In 1994, Venne founded The Institute for the Advancement of Aboriginal Women (IAAW). Venne campaigned with IAAW to raise awareness about the cases of Missing and Murdered Indigenous Women in Canada, highlighting that Indigenous women were murdered at disproportionate rates. She called out failures in specific cases due to systemic racism, in partnership with the Women’s Legal Action & Awareness Fund (LEAF), such as in the cases of Cindy Gladue, Colten Boushie and Tina Fontaine. With IAAW, Venne also established a community-based awards program for Indigenous women.

Venne founded the organisation Women of the Métis Nation, also known as Les Femmes Michif Otipemisiwak. She led the creation of the "Esquao Awards" in 1995 to recognise First Nation, Métis and Inuit women in Alberta, advocating for the reclamation of the word esquao (meaning woman in Cree) and the derogatory slur squaw by women.

In the early 2000s, Venne became active in the Alberta Labour History Institute (ALHI). In September 2008, Venne was elected Vice President of the Métis Nation of Alberta, serving in this role until 2012. She was a lifetime member of the Canadian Native Friendship Centre.
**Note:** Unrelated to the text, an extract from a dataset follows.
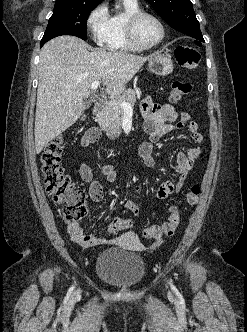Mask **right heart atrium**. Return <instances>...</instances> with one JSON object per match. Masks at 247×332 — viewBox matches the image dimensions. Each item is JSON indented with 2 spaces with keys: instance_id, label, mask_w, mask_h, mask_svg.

In 2010, Venne was awarded a Distinguished Citizen Honorary Bachelor of Arts Degree by MacEwan University.

In 2013, Venne presented about the state of Indigenous women's lives in Canada to United Nations Rapporteur James Anaya during his visit to Maskwacis, Alberta.
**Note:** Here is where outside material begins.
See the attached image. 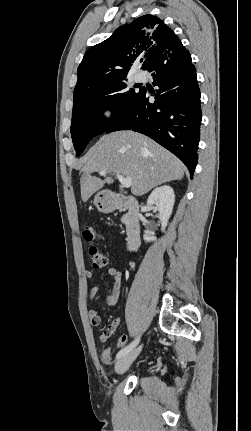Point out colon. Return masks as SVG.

=== Political candidacy ===
Venne stood as a New Democratic Party candidate for the Edmonton-Meadowlark district in the 1986 Alberta general election, taking 20.04% of the vote. At the 1988 Canadian federal election she stood as a New Democratic Party candidate for the Yellowhead electoral district, taking 15.4% of the vote.

She stood as a New Democratic Party candidate for the new Edmonton-South West district in the 2012 Alberta general election, taking 8.61% of the vote.

== Death ==
Venne died in 2024, aged 87.

== Awards and honours ==
- Alberta Human Rights Award on the 25th anniversary of the Alberta Human Rights Commission (1998)
- Queen’s Commemoration Medal (2002)
- Appointed Member of the Order of Canada (2005), becoming the first Métis recipient.
- Governor General's Award in Commemoration of the Persons Case (2005)
- Woman of Vision award by Global Television Network (2007)
- Alberta Order of Excellence (2019)
- Aboriginal Role Model Lifetime Achievement Award
- National Aboriginal Achievement Award for Justice and Human Rights
- Queen Elizabeth II Golden Jubilee Medal
- Queen Elizabeth II Diamond Jubilee Medal

In October 2017, the Muriel Stanley Venne Provincial Centre building was named in her honour by the Province of Alberta. It was the first provincial building in Alberta to be named after an Indigenous woman.
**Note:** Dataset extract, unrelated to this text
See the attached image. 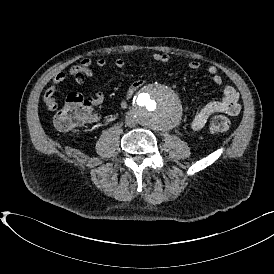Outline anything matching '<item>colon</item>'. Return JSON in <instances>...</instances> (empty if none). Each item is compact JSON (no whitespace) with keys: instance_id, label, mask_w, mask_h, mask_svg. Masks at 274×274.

In 2021, artist Amanta Scott painted a portrait of Venne titled Boudica Impression of Muriel Stanley Venne.

In 2022, a biography titled The Life and Legacy of Muriel Stanley Venne: A Métis Matriarch was written by Christine Mowat and was released by Heritage House Publishing. Venne was also featured in the 2021 book Stories of Métis Women: Tales My Kookum Told Me, part of the Indigenous Spirt of Nature series from Durvile and Uproute Books in Calgary.